A Juíza da Vara Especializada de Violência Doméstica e Familiar da Comarca de Rondonópolis, Maria Mazarello Farias Pinto, parabenizou a Secretaria Municipal da Mulher, pelo projeto de capacitação com profissionais da saúde. A fala aconteceu durante a Audiência Pública realizada na última semana, por meio digital, que contou com a presença de diversas autoridades.

A audiência Pública “Diagnóstico da Violência Doméstica durante a pandemia em 2020 e estratégias para melhoria do sistema de proteção”, debateu estratégias para melhoria do Sistema de Proteção em toda a Rede de enfretamento, dando efetividade às políticas de violência praticada contra a mulher.
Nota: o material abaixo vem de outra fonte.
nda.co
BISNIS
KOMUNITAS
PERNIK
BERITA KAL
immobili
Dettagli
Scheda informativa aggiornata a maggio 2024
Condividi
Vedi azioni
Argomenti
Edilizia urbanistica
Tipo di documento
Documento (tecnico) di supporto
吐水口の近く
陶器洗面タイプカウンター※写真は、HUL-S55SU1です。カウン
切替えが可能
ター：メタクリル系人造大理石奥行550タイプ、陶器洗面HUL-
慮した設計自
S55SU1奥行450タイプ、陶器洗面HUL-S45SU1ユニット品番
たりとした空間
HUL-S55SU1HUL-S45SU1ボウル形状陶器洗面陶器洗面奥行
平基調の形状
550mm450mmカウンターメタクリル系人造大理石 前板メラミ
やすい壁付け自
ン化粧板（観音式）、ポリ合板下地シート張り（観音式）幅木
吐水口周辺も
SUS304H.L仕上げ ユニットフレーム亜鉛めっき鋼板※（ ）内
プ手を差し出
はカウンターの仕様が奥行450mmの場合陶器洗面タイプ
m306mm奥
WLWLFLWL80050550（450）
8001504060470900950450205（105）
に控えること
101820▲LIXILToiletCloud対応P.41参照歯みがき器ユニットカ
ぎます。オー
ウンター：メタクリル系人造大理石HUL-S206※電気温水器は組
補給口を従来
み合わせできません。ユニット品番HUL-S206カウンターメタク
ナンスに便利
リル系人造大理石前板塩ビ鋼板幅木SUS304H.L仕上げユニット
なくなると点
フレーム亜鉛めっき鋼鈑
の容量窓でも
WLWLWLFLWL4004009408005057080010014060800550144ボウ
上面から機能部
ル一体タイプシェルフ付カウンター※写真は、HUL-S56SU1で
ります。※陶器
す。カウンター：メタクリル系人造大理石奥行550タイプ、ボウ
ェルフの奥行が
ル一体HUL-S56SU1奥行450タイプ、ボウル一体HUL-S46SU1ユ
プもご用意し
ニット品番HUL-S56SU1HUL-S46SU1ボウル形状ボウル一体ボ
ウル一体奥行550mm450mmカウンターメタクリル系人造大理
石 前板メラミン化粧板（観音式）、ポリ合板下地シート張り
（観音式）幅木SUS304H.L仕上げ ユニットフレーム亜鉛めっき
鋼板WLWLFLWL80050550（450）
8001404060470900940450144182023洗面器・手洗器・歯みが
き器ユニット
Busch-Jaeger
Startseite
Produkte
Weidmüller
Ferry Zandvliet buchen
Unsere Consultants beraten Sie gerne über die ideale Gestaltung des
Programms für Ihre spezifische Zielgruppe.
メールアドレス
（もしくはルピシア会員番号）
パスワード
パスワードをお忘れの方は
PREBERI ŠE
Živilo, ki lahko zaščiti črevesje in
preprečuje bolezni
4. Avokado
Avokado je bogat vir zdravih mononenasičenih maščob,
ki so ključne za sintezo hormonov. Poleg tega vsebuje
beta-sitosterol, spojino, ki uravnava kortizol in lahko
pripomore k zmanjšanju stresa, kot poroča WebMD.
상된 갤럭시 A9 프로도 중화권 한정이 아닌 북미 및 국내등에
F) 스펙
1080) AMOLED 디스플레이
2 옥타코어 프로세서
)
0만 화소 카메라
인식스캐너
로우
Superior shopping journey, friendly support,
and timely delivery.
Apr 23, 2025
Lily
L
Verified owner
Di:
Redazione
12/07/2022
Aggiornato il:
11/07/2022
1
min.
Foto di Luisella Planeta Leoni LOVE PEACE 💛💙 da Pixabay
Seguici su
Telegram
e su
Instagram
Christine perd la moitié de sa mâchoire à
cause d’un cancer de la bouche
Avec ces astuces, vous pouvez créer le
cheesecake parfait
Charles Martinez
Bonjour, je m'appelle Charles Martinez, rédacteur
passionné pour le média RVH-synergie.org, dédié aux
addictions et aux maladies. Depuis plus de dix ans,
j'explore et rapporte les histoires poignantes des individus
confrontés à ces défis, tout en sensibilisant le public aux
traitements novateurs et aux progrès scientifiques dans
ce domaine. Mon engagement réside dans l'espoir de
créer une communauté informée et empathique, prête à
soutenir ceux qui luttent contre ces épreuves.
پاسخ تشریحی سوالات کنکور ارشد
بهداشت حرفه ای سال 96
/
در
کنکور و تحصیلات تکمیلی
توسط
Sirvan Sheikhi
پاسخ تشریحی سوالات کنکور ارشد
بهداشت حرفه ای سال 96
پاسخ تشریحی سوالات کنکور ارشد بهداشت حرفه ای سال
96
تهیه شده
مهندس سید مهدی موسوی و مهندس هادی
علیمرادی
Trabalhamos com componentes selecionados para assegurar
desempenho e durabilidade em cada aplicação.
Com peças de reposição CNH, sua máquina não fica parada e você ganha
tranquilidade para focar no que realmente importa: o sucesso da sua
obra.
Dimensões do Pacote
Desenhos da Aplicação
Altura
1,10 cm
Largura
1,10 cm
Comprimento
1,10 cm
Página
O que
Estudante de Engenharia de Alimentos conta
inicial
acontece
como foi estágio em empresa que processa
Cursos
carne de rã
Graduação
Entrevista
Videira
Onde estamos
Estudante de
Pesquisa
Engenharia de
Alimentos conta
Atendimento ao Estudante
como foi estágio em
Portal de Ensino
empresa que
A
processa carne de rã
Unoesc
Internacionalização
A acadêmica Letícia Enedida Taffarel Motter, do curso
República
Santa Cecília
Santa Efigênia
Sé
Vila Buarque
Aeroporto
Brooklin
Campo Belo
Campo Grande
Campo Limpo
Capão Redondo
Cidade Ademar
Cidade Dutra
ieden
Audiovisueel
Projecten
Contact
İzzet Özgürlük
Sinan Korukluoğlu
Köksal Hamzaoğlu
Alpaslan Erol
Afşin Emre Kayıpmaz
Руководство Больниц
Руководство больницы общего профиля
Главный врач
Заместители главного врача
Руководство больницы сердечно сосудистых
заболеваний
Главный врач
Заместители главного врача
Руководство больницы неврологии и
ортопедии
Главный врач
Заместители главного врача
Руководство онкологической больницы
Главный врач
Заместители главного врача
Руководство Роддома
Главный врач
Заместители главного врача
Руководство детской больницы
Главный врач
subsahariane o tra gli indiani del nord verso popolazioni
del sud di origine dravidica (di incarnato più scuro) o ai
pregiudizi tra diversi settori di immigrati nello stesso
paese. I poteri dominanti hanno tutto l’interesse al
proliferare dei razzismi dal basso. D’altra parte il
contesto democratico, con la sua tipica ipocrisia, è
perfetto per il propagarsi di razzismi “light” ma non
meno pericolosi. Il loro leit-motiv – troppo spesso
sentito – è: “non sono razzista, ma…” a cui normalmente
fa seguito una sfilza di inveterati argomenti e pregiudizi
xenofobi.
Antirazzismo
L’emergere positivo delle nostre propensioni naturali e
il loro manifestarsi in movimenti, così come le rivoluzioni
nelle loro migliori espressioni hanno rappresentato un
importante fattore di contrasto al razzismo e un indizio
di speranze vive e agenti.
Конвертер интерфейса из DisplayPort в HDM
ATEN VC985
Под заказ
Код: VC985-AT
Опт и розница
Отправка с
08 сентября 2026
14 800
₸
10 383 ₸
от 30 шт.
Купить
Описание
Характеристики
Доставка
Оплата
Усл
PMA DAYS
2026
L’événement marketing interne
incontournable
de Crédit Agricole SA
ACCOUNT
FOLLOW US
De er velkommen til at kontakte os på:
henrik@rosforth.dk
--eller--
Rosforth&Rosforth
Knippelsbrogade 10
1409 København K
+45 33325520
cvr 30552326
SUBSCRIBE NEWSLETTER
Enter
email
Durante o pronunciamento,  a magistrada parabenizou o projeto Sorriso Protetor, desenvolvido em parceria Secretaria da Mulher e Conselho Regional de Odontologia, que capacitou profissionais da saúde bucal para identificarem pacientes vítimas de violência dentro das unidades de saúde.

“Essa iniciativa de sensibilização e identificação de pacientes é uma atitude muito relevante, que podemos pensar e trazer para o interior do Estado. Meus parabéns a Luciana Zamproni e a primeira-dama Márcia Pinheiro, por este trabalho tão eficaz para a sociedade”, destacou a magistrada.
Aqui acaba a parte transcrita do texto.